Among the entries below, count the lines containing the string "Installationen". Only the count is needed.

- **Entries provided**

====================

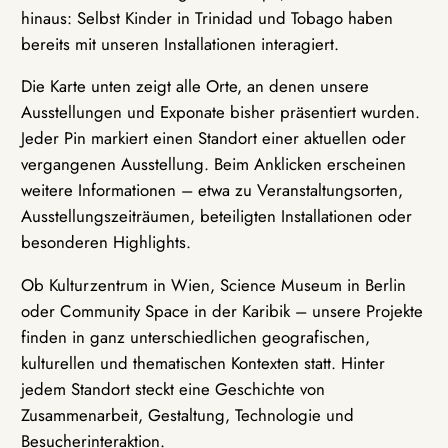
hinaus: Selbst Kinder in Trinidad und Tobago haben
bereits mit unseren Installationen interagiert.
Die Karte unten zeigt alle Orte, an denen unsere
Ausstellungen und Exponate bisher präsentiert wurden.
Jeder Pin markiert einen Standort einer aktuellen oder
vergangenen Ausstellung. Beim Anklicken erscheinen
weitere Informationen – etwa zu Veranstaltungsorten,
Ausstellungszeiträumen, beteiligten Installationen oder
besonderen Highlights.
Ob Kulturzentrum in Wien, Science Museum in Berlin
oder Community Space in der Karibik – unsere Projekte
finden in ganz unterschiedlichen geografischen,
kulturellen und thematischen Kontexten statt. Hinter
jedem Standort steckt eine Geschichte von
Zusammenarbeit, Gestaltung, Technologie und
Besucherinteraktion.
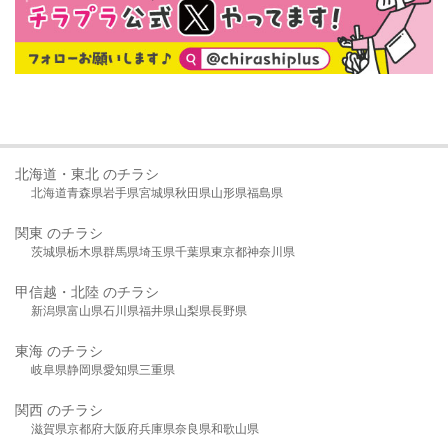
北海道・東北 のチラシ
北海道
青森県
岩手県
宮城県
秋田県
山形県
福島県
関東 のチラシ
茨城県
栃木県
群馬県
埼玉県
千葉県
東京都
神奈川県
甲信越・北陸 のチラシ
新潟県
富山県
石川県
福井県
山梨県
長野県
東海 のチラシ
岐阜県
静岡県
愛知県
三重県
関西 のチラシ
滋賀県
京都府
大阪府
兵庫県
奈良県
和歌山県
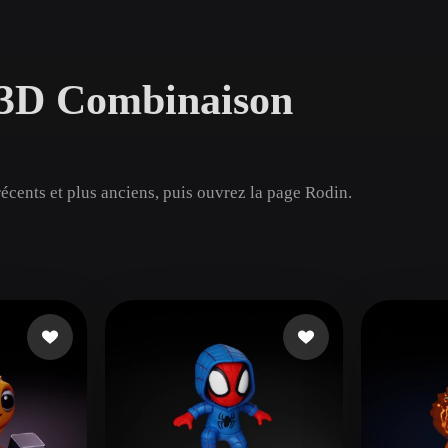
Game
n
Development
s 3D Combinaison
ce
VR/AR
Mechanical
Engineering
cents et plus anciens, puis ouvrez la page Rodin.
ot
Maya
3DS Max
ComfyUI
oon
Cel-Shaded
Fantasy
tric
Low Poly
Medieval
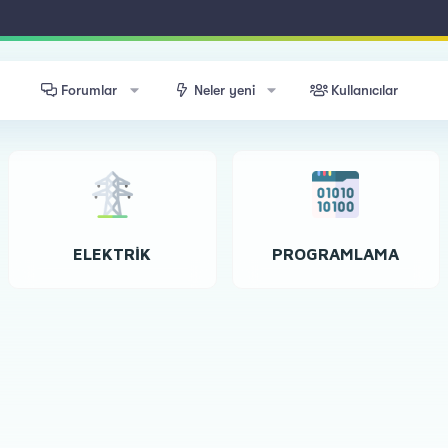
Forumlar
Neler yeni
Kullanıcılar
ELEKTRIK
PROGRAMLAMA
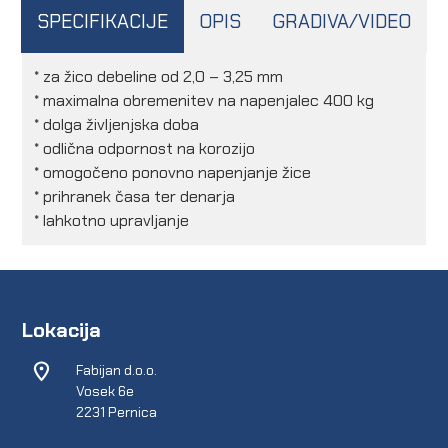
SPECIFIKACIJE
OPIS
GRADIVA/VIDEO
* za žico debeline od 2,0 – 3,25 mm
* maximalna obremenitev na napenjalec 400 kg
* dolga življenjska doba
* odlična odpornost na korozijo
* omogočeno ponovno napenjanje žice
* prihranek časa ter denarja
* lahkotno upravljanje
Lokacija
Fabijan d.o.o.
Vosek 6e
2231 Pernica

====================

- **Written answer**
2